That is so sweet, a very lucky little girl will be wearing this


----------



## yona (Feb 7, 2011)

Absolutely darling.... beautiful work too.


----------



## kathiba194 (Jun 12, 2011)

Beautiful work. The dress is lovely.


----------



## GrannyGoode (Oct 9, 2011)

So very beautiful, both the dress itself and your work. This is a must-do, so I thank you for including the whereabouts of the pattern. I'm going straight to Leisure Arts and order this for another granddaughter who is due to arrive in January 2012.

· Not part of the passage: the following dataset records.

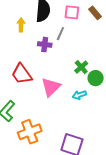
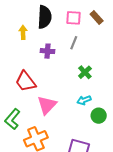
gray line: (60, 34) -> (74, 43), moved
green circle: (96, 78) -> (99, 116), moved
pink triangle: (51, 87) -> (47, 105), moved

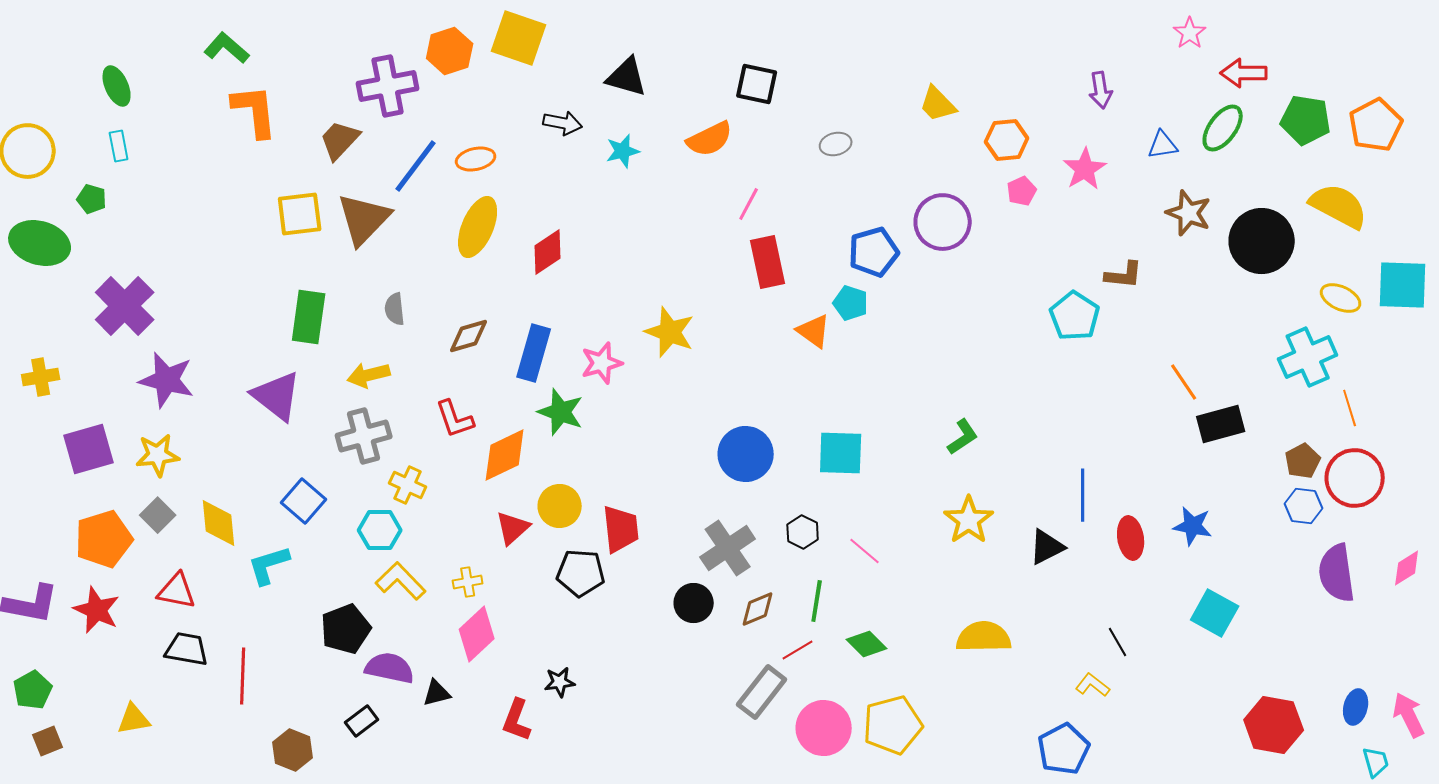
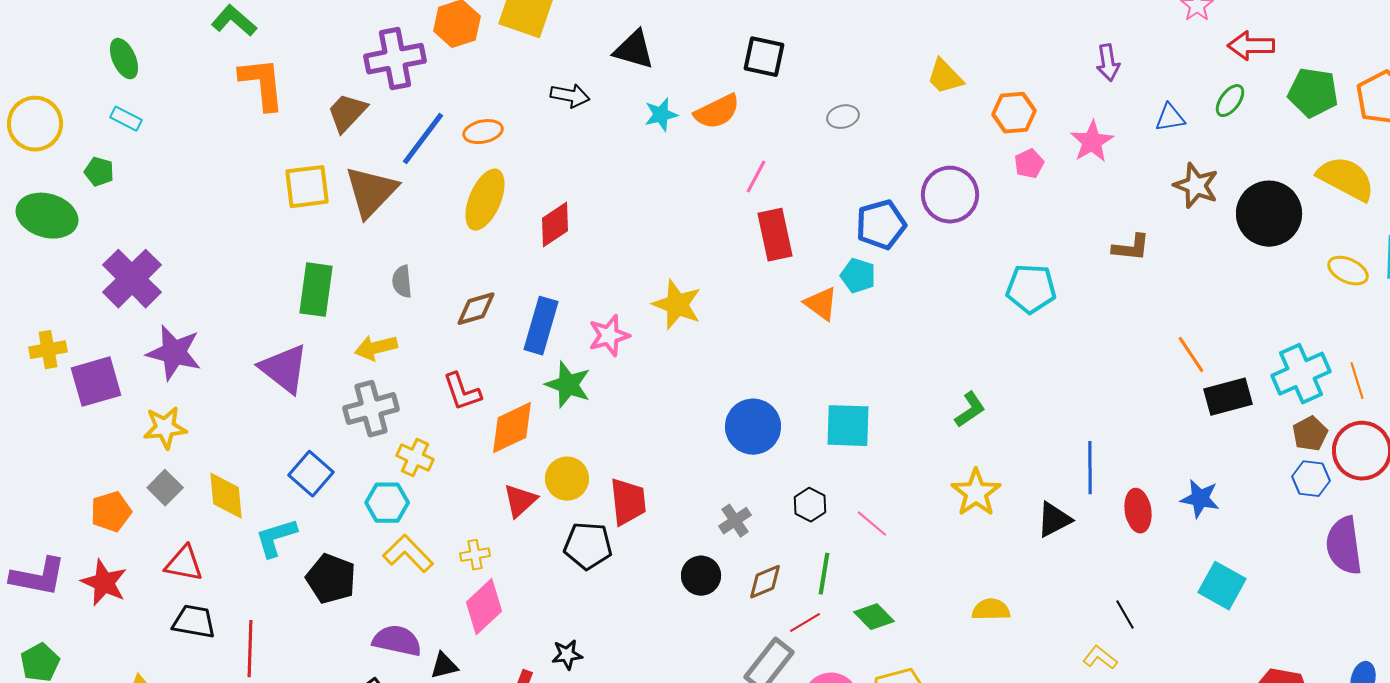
green ellipse: (1223, 128) -> (1230, 101), size x0.7
cyan rectangle: (119, 146) -> (126, 119), turned -52
cyan star: (623, 151) -> (661, 115), moved
cyan pentagon: (1075, 316) -> (1031, 289), moved, turned -30
cyan cross: (1308, 357) -> (1301, 374), moved
purple square: (89, 449) -> (96, 382), moved
orange pentagon: (104, 539) -> (111, 512), size x0.7
gray cross: (728, 548) -> (735, 521), size x0.6
black pentagon: (346, 629) -> (331, 579), moved, turned -30
yellow semicircle: (984, 637) -> (991, 610), size x0.7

Your work is really excellent. Lucky, lucky baby!


----------



## Keelyn (Mar 29, 2011)

Absolutely Beautiful!!


----------



## skfowler (Apr 13, 2011)

What an adorable dress!


----------



## Maxilolo (May 4, 2011)

That is the cutest little dress. Love it.


----------



## fibrefay (Mar 29, 2011)

The dress is gorgeous. Lovely work.


----------



## PITA (Mar 14, 2011)

Really, thank you all for the compliments! Sue


----------



## gramm27 (Oct 22, 2011)

I love the dress too. Lovely color and design. Good job.


----------



## whodlum (Jun 9, 2011)

Beautiful. Simple elegant design. Love the color also.


----------



## usafan2 (Feb 25, 2011)

That is just darling....Great Job!


----------



## maryrose (Apr 15, 2011)

hi, very lovely, i like the stitches used too. you knit such beautiful clothes for children.


----------



## Miss Pam (Jun 14, 2011)

That is just beautiful.


----------



## knitting_mama (Jan 30, 2011)

Simply adorable!


----------



## mtayl75234 (Mar 25, 2011)

What a great job you did. I love this pattern. I just downloaded the Lace Trellis Baby Dress. I most certainly do this one next.


----------